Not all ingredients are equal regarding sterol content
One of the major concerns in shrimp nutrition is lipids nutrition, and there is ample evidence from previous studies that imbalance of sterol, particularly cholesterol, can severely reduce growth rates, molting frequency and survivals.
The ability of shrimp to synthesize sterols has been investigated by several authors, who established that shrimp are incapable of de novo sterol biosynthesis. Thus it is believed that shrimp rely upon a dietary source of cholesterol, though some studies have shown the occurrence of cholesterol synthesis in vitro by shrimp mitochondria.
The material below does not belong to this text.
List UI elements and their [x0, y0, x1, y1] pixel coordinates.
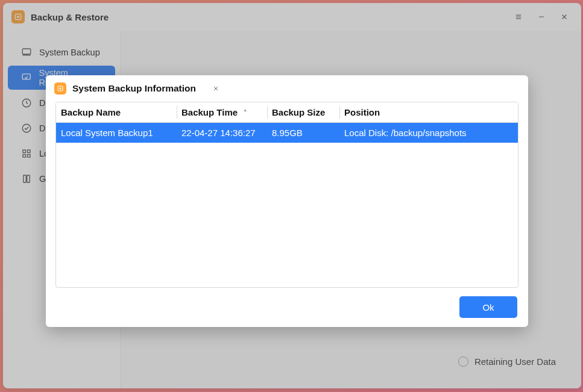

In addition, desmosterol, an intermediate in the de novo synthesis of cholesterol, seems to be converted into cholesterol by some species of shrimp.
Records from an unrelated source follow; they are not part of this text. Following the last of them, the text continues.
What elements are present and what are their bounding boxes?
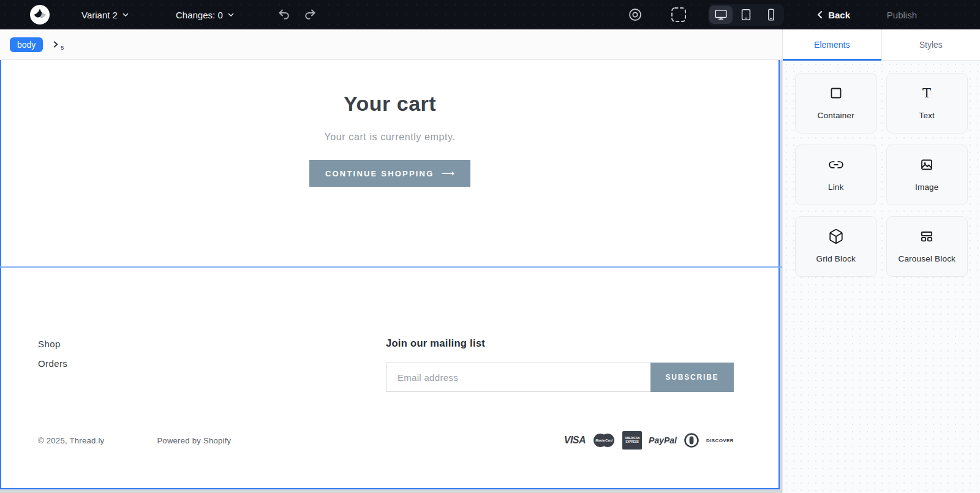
link-icon — [828, 156, 844, 174]
container-icon — [829, 84, 843, 102]
element-card-text[interactable]: T Text — [886, 73, 968, 134]
visa-icon: VISA — [564, 435, 586, 446]
marquee-select-button[interactable] — [668, 0, 689, 29]
desktop-icon — [714, 8, 728, 21]
grid-block-icon — [828, 227, 844, 246]
mobile-icon — [764, 8, 778, 21]
editor-topbar: Variant 2 Changes: 0 — [0, 0, 980, 29]
undo-button[interactable] — [274, 0, 295, 29]
section-hover-indicator — [0, 266, 785, 268]
marquee-selection-icon — [670, 6, 687, 23]
chevron-down-icon — [227, 11, 235, 18]
email-input[interactable] — [386, 363, 650, 392]
tablet-icon — [739, 8, 753, 21]
diners-club-icon — [684, 432, 699, 448]
text-icon: T — [919, 84, 934, 102]
desktop-view-button[interactable] — [709, 6, 733, 24]
mastercard-icon: MasterCard — [592, 433, 616, 448]
newsletter-title: Join our mailing list — [386, 337, 734, 349]
element-label: Link — [828, 181, 844, 194]
tab-elements[interactable]: Elements — [783, 29, 881, 60]
breadcrumb-expand[interactable] — [51, 40, 59, 48]
cart-title[interactable]: Your cart — [1, 92, 778, 116]
element-label: Container — [818, 110, 854, 122]
amex-icon: AMERICAN EXPRESS — [622, 431, 642, 450]
element-card-container[interactable]: Container — [795, 73, 877, 134]
chevron-down-icon — [122, 11, 129, 18]
chevron-right-icon — [51, 40, 59, 48]
publish-button[interactable]: Publish — [887, 0, 917, 29]
preview-eye-icon — [627, 7, 643, 23]
tab-styles[interactable]: Styles — [881, 29, 980, 60]
cart-empty-message[interactable]: Your cart is currently empty. — [1, 132, 778, 143]
breadcrumb-child-count: 5 — [61, 45, 64, 51]
device-preview-toggle — [708, 4, 784, 26]
paypal-icon: PayPal — [649, 435, 677, 445]
variant-dropdown[interactable]: Variant 2 — [81, 0, 129, 29]
preview-button[interactable] — [625, 0, 646, 29]
undo-icon — [277, 7, 292, 22]
element-label: Carousel Block — [898, 253, 956, 266]
right-arrow-icon: ⟶ — [442, 168, 455, 179]
redo-button[interactable] — [300, 0, 320, 29]
element-card-link[interactable]: Link — [795, 145, 877, 205]
breadcrumb-body-tag[interactable]: body — [10, 37, 43, 52]
continue-shopping-label: CONTINUE SHOPPING — [325, 169, 434, 178]
svg-text:MasterCard: MasterCard — [595, 438, 612, 442]
continue-shopping-button[interactable]: CONTINUE SHOPPING ⟶ — [309, 160, 470, 187]
newsletter-block: Join our mailing list SUBSCRIBE — [386, 337, 734, 392]
element-card-carousel-block[interactable]: Carousel Block — [886, 216, 968, 277]
element-label: Image — [915, 181, 939, 194]
cart-section: Your cart Your cart is currently empty. … — [1, 60, 778, 187]
changes-label: Changes: 0 — [176, 10, 223, 20]
payment-icons: VISA MasterCard AMERICAN EXPRESS PayPal … — [564, 431, 734, 450]
element-card-grid-block[interactable]: Grid Block — [795, 216, 877, 277]
element-card-image[interactable]: Image — [886, 145, 968, 205]
footer-link-shop[interactable]: Shop — [38, 339, 67, 349]
changes-dropdown[interactable]: Changes: 0 — [176, 0, 235, 29]
carousel-block-icon — [919, 227, 935, 246]
discover-icon: DISCOVER — [706, 438, 734, 443]
footer-legal-row: © 2025, Thread.ly Powered by Shopify VIS… — [38, 431, 734, 450]
svg-text:T: T — [922, 86, 931, 100]
breadcrumb: body 5 — [0, 29, 782, 60]
sidebar-tabs: Elements Styles — [783, 29, 980, 61]
tablet-view-button[interactable] — [734, 6, 758, 24]
editor-canvas[interactable]: Your cart Your cart is currently empty. … — [0, 60, 780, 489]
subscribe-button[interactable]: SUBSCRIBE — [650, 363, 734, 392]
redo-icon — [303, 7, 317, 22]
copyright-text: © 2025, Thread.ly — [38, 436, 104, 445]
whale-logo-icon — [29, 4, 50, 25]
element-label: Grid Block — [816, 253, 856, 266]
variant-label: Variant 2 — [81, 10, 118, 20]
elements-panel: Container T Text Link — [783, 61, 980, 493]
publish-label: Publish — [887, 10, 917, 20]
element-label: Text — [919, 110, 935, 122]
powered-by-shopify[interactable]: Powered by Shopify — [157, 436, 231, 445]
image-icon — [919, 156, 934, 174]
chevron-left-icon — [816, 10, 824, 19]
back-label: Back — [828, 10, 850, 20]
footer-link-orders[interactable]: Orders — [38, 358, 67, 369]
footer-nav: Shop Orders — [38, 339, 67, 378]
back-button[interactable]: Back — [816, 0, 850, 29]
app-logo[interactable] — [29, 0, 50, 29]
mobile-view-button[interactable] — [760, 6, 783, 24]
right-sidebar: Elements Styles Container T Text — [782, 29, 980, 493]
While all ingredients carry some nutritional benefits, not all are created equal when it comes to sterol content. Alternative sources of sterols are emerging, and research is under way to increase the cholesterol content in poultry products for feed. Likewise, the high cost of cholesterol used in aquaculture feeds for shrimp makes it important to precisely define their requirement in order to avoid excess supplementation.
Feed study
To help define sterol requirements for shrimp, the authors examined the sterol composition of a number of animal feed samples to determine their suitability as shrimp feed.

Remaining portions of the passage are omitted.